Task objective:
Show every line from the data below that includes "doma".

Data records:
=-=-=-=-=

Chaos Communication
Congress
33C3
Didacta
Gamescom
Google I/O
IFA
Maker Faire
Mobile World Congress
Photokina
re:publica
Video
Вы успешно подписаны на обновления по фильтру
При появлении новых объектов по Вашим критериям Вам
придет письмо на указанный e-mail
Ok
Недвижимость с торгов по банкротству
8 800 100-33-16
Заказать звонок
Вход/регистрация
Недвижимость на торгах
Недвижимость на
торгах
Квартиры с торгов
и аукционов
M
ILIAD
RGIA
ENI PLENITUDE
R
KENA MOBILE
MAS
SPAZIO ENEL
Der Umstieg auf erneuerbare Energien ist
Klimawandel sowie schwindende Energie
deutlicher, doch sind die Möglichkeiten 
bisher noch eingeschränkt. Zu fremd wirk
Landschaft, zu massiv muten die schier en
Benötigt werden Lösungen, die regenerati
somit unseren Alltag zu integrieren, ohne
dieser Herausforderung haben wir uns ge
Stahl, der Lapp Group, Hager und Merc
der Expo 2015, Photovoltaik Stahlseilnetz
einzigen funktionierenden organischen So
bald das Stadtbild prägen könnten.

=-=-=-=-=

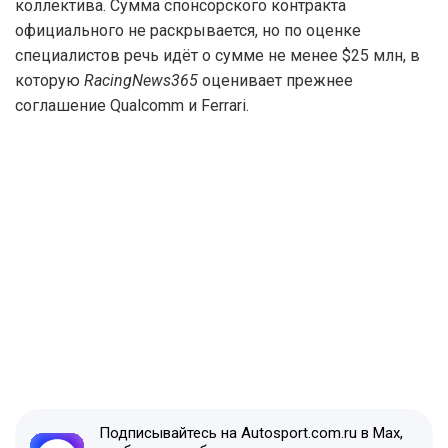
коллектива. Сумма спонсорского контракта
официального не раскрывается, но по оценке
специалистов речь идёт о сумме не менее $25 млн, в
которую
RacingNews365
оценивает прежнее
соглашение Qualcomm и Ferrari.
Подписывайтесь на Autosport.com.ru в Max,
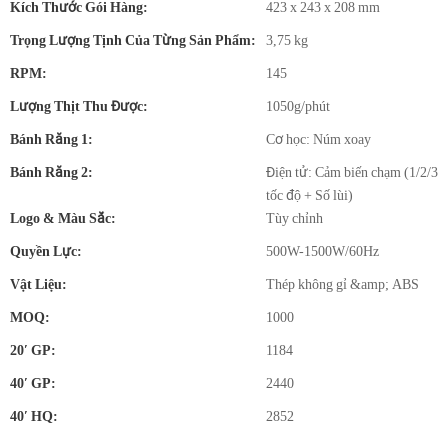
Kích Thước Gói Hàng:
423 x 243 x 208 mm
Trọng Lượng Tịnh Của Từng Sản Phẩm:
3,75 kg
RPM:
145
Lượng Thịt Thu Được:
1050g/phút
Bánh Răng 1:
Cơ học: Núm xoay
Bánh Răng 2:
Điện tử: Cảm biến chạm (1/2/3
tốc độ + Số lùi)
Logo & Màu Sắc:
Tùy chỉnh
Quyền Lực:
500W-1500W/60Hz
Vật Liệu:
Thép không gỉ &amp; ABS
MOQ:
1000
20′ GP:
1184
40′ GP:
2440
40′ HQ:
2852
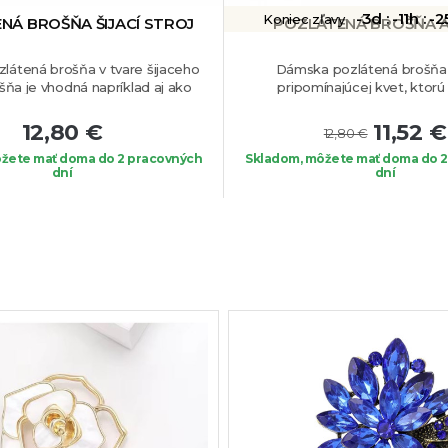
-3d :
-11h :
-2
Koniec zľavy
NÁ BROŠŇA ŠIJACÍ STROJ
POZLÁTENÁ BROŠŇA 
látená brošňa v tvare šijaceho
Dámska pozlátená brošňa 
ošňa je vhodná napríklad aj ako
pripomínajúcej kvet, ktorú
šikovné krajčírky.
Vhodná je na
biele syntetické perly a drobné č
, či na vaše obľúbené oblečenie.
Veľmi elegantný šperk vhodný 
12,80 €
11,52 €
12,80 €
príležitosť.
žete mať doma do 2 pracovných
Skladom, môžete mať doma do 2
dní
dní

=-=-=-=-=

Response to this exercise:
žete mať doma do 2 pracovných
Skladom, môžete mať doma do 2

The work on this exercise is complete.